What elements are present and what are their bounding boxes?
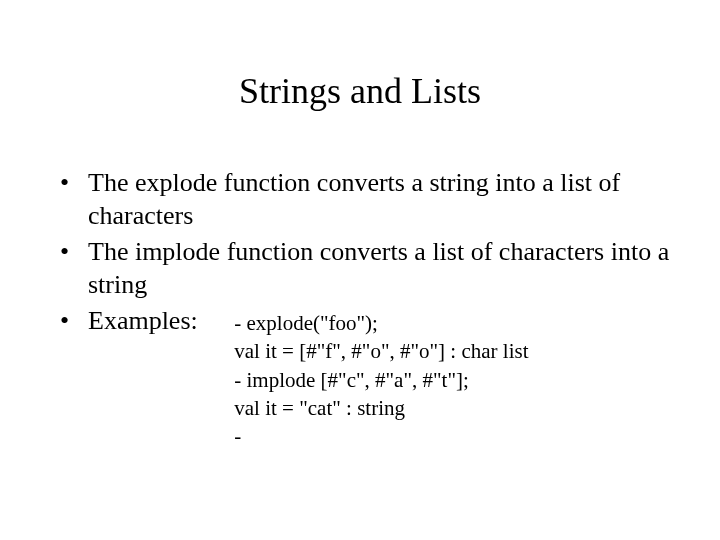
- examples-label: Examples:: [88, 305, 198, 338]
- code-line: - implode [#"c", #"a", #"t"];: [234, 368, 469, 392]
- bullet-text: The implode function converts a list of …: [88, 237, 669, 299]
- code-line: val it = [#"f", #"o", #"o"] : char list: [234, 339, 528, 363]
- bullet-text: The explode function converts a string i…: [88, 168, 620, 230]
- code-block: - explode("foo"); val it = [#"f", #"o", …: [234, 309, 528, 451]
- bullet-list: The explode function converts a string i…: [60, 167, 670, 451]
- bullet-item: Examples: - explode("foo"); val it = [#"…: [60, 305, 670, 451]
- slide-title: Strings and Lists: [50, 70, 670, 112]
- bullet-item: The implode function converts a list of …: [60, 236, 670, 301]
- code-line: val it = "cat" : string: [234, 396, 405, 420]
- code-line: -: [234, 424, 241, 448]
- bullet-item: The explode function converts a string i…: [60, 167, 670, 232]
- code-line: - explode("foo");: [234, 311, 378, 335]
- slide: Strings and Lists The explode function c…: [0, 0, 720, 540]
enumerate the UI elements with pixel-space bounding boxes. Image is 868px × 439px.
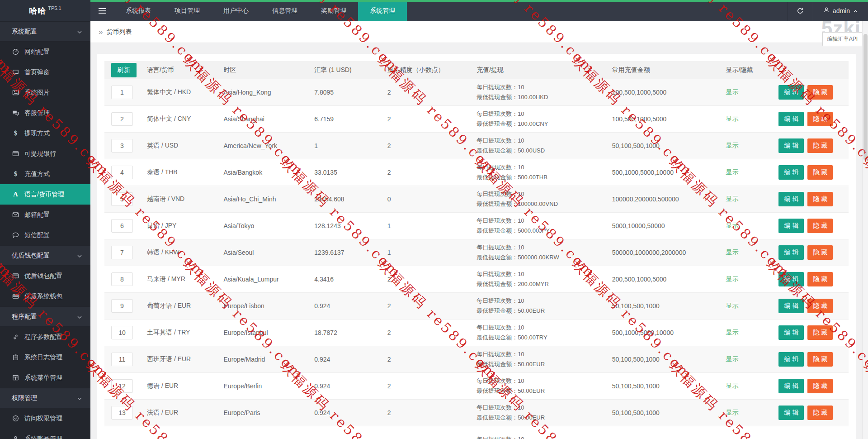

--------

▶ **What to work on**
Restate each entry verbatim and skip every image.

▶ **Exercise answer**
What elements are present and what are their bounding boxes?
- examples-label: Examples:: [88, 305, 198, 338]
- code-line: - implode [#"c", #"a", #"t"];: [234, 368, 469, 392]
- bullet-text: The implode function converts a list of …: [88, 237, 669, 299]
- code-line: val it = [#"f", #"o", #"o"] : char list: [234, 339, 528, 363]
- bullet-text: The explode function converts a string i…: [88, 168, 620, 230]
- code-block: - explode("foo"); val it = [#"f", #"o", …: [234, 309, 528, 451]
- bullet-list: The explode function converts a string i…: [60, 167, 670, 451]
- bullet-item: Examples: - explode("foo"); val it = [#"…: [60, 305, 670, 451]
- slide-title: Strings and Lists: [50, 70, 670, 112]
- bullet-item: The implode function converts a list of …: [60, 236, 670, 301]
- code-line: val it = "cat" : string: [234, 396, 405, 420]
- code-line: -: [234, 424, 241, 448]
- bullet-item: The explode function converts a string i…: [60, 167, 670, 232]
- code-line: - explode("foo");: [234, 311, 378, 335]
- slide: Strings and Lists The explode function c…: [0, 0, 720, 540]
enumerate the UI elements with pixel-space bounding boxes. Image is 868px × 439px.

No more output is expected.